Dal 1995 l’influenza iraniana diminuì, ma i rapporti rimasero seppur con qualche battuta d’arresto. Nel 2010 la Bosnia votò a favore delle sanzioni ONU contro Teheran, ma già dal 2016 ci furono incontri e visite al vertice. La scelta della Bosnia di ospitare il capo della diplomazia iraniana in un momento così delicato resta ingiustificata. Sul piano reputazionale un incontro simile non è utile al processo di adesione all’UE e alla NATO, che secondo le parole di Turković rimangono le priorità bosniache.
Il nemico albanese
Questi risultati raggiunti dalla diplomazia iraniana, risultano ancor più importanti se interpretati alla luce del rapporto ormai inesistente del regime con un altro attore regionale, l’Albania. Il primo ministro albanese, infatti, aveva annunciato lo scorso 7 settembre la rottura delle relazioni diplomatiche tra i due paesi, in seguito a un cyber-attacco il 15 luglio, attribuito all’Iran.
Il rapporto tra Iran e Albania non era mai stato idilliaco, con una serie di ritorsioni ed espulsione reciproche di diplomatici iniziate nel 2016, quando l’Albania accettò, su richiesta ONU e degli USA, di ospitare sul proprio territorio i “Mujaheddin del popolo” (MEK) movimento studentesco di ispirazione marxista e sciita nato nel 1965. Tale movimento armato contribuì alla rivoluzione del 1979, ma entrò presto in conflitto con l’ayatollah Khomeini, dovento poi trovare rifugio in Iraq. A differenza dei suoi vicini, l’Albania (dal 2009 paese membro NATO) continua sulla via dell’integrazione europea.

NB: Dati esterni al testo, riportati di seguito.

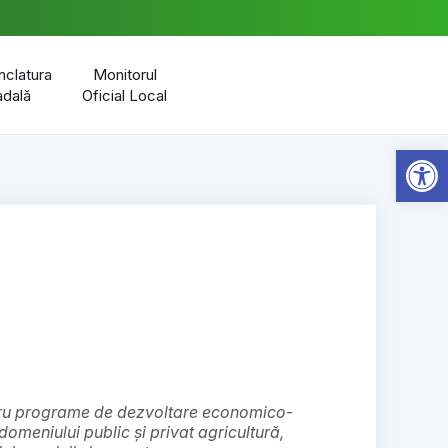
clatura
Monitorul
adală
Oficial Local
Open 
domeniului public și privat agricultură,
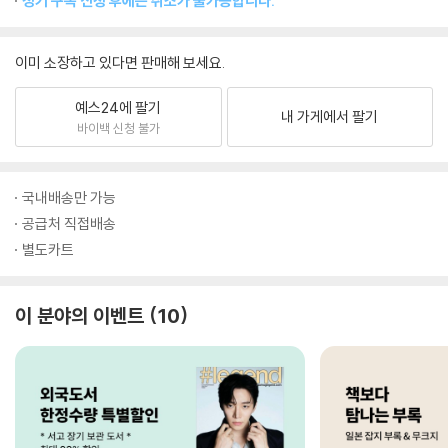
정기 구독 신청 후에는 취소가 불가능합니다.
이미 소장하고 있다면 판매해 보세요.
예스24에 팔기
내 가게에서 팔기
바이백 신청 불가
국내배송만 가능
공급처 직접배송
별도카트
이 분야의 이벤트
10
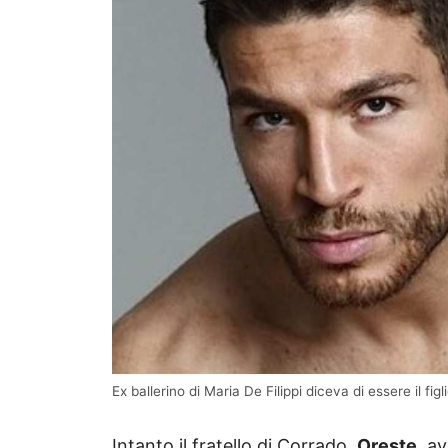
Ex ballerino di Maria De Filippi diceva di essere il fig
Intanto il fratello di Corrado,
Oreste
, av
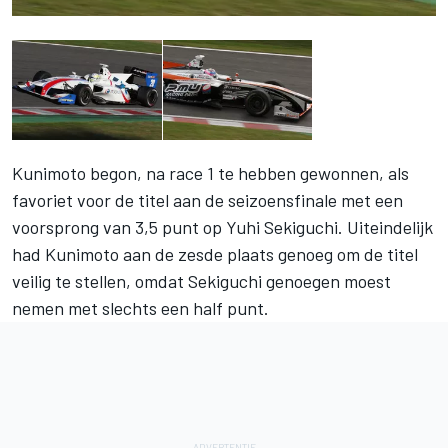
Kunimoto begon, na race 1 te hebben gewonnen, als
favoriet voor de titel aan de seizoensfinale met een
voorsprong van 3,5 punt op Yuhi Sekiguchi. Uiteindelijk
had Kunimoto aan de zesde plaats genoeg om de titel
veilig te stellen, omdat Sekiguchi genoegen moest
nemen met slechts een half punt.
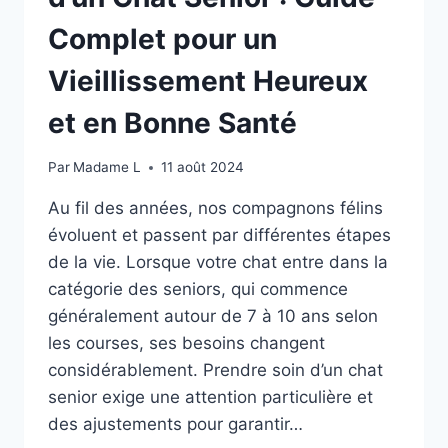
Complet pour un
Vieillissement Heureux
et en Bonne Santé
Par
Madame L
11 août 2024
Au fil des années, nos compagnons félins
évoluent et passent par différentes étapes
de la vie. Lorsque votre chat entre dans la
catégorie des seniors, qui commence
généralement autour de 7 à 10 ans selon
les courses, ses besoins changent
considérablement. Prendre soin d’un chat
senior exige une attention particulière et
des ajustements pour garantir…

Al contrario, il messaggio di Serbia e Bosnia Erzegovina rimane ambiguo. Una loro cooperazione più profonda con l’Iran in campo politico e commerciale non preoccupa, comunque, più di tanto. I due paesi sono circondati da paesi membri UE e NATO, e loro stessi sono in attesa di entrarvi, anche se con questa visita di un alto funzionario del regime iraniano dimostrano di non aver troppa fretta.